You haven't specified enough of your requirements to select the best container.
Dynamic size (in theory unlimited, but in practice a couple of thousand should be more than enough)
STL containers are designed to grow as needed.
Ordered, but allowing reorder and insertion at arbitrary locations.
Allowing reorder? A std::map can't be reordered: you can delete from one std::map and insert into another using a different ordering, but as different template instantiations the two variables will have different types. std::list has a sort() member function [thanks Blastfurnace for pointing this out], particularly efficient for large objects. A std::vector can be resorted easily using the non-member std::sort() function, particularly efficient for tiny objects.

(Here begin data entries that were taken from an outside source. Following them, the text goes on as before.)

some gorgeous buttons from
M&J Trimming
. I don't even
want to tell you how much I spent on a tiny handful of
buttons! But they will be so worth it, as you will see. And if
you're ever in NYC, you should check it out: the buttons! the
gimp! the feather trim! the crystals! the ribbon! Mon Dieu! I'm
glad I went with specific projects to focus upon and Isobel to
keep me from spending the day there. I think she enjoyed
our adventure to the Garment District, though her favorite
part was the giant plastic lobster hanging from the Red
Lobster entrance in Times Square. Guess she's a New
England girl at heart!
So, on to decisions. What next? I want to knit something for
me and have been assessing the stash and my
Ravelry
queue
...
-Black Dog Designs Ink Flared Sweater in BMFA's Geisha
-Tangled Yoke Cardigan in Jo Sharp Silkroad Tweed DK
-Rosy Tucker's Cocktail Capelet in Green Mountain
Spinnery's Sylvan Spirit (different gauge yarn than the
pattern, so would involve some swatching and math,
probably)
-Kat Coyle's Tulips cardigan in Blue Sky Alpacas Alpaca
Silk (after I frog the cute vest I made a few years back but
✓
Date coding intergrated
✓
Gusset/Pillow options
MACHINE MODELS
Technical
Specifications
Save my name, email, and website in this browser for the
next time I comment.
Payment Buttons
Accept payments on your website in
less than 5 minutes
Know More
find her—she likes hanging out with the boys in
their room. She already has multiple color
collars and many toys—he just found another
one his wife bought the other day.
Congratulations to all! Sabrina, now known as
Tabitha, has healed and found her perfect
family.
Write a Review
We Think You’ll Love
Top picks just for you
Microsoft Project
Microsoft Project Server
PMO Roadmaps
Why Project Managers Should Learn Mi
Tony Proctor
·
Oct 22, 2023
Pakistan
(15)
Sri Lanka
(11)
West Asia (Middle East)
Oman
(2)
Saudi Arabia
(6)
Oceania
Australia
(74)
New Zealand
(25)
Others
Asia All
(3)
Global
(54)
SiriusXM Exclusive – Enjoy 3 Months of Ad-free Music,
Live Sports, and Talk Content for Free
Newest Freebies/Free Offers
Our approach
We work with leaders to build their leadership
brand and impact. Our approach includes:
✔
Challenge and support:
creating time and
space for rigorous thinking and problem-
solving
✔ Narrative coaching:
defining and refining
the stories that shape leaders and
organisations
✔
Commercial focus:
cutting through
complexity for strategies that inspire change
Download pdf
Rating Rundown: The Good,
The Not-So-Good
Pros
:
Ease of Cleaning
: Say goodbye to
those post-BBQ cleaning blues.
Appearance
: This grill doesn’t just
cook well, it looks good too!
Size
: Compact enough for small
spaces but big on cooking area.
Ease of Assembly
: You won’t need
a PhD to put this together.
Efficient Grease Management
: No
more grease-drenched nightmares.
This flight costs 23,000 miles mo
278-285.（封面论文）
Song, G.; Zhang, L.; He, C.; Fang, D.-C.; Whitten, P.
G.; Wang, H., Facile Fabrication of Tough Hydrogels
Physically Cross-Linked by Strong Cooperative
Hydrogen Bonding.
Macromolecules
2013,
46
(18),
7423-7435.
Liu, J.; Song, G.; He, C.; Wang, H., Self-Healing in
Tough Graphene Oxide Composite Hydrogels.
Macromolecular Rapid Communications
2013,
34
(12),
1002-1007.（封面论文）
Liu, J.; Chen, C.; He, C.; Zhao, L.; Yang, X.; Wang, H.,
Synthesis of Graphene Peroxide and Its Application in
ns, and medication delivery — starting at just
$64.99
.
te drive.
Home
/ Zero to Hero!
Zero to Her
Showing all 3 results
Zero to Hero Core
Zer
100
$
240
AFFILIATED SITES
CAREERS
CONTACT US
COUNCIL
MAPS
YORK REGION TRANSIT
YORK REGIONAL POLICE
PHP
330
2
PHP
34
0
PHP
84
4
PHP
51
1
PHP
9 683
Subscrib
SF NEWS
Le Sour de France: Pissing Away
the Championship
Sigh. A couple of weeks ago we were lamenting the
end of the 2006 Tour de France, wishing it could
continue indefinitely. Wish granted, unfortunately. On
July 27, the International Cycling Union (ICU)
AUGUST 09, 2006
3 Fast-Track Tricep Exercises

Efficient insertion at arbitrary locations can be done in a map or list, but how will you find those locations? In a list, searching is linear (you must start from somewhere you already know about and scan forwards or backwards element by element). std::map provides efficient searching, as does an already-sorted vector, but inserting into a vector involves shifting (copying) all the subsequent elements to make space: that's a costly operation in the scheme of things.
Allows for deletion
All containers allow for deletion, but you have the exact-same efficiency issues as you do for insertion (i.e. fast for list if you already know the location, fast for map, deletion in vectors is slow, though you can "mark" elements deleted without removing them, e.g. making a string empty, having a boolean flag in a struct).
Indexed Access - Random Access
vector is indexed numerically (but can be binary searched), map by an arbitrary key (but no numerical index). list is not indexed and must be searched linearly from a known element.
Count
std::list provides an O(n) size() function (so that it can provide O(1) splice), but you can easily track the size yourself (assuming you won't splice). Other STL containers already have O(1) time for size().
Conclusions
Consider whether using a std::list will result in lots of inefficient linear searches for the element you need. If not, then a list does give you efficient insertion and deletion. Resorting is good.
A map or hash map will allow quick lookup and easy insertion/deletion, can't be resorted, but you can easily move the data out to another map with another sort criteria (with moderate efficiency.
A vector allows fast searching and in-place resorting, but the worst insert/deletion. It's the fastest for random-access lookup using the element index.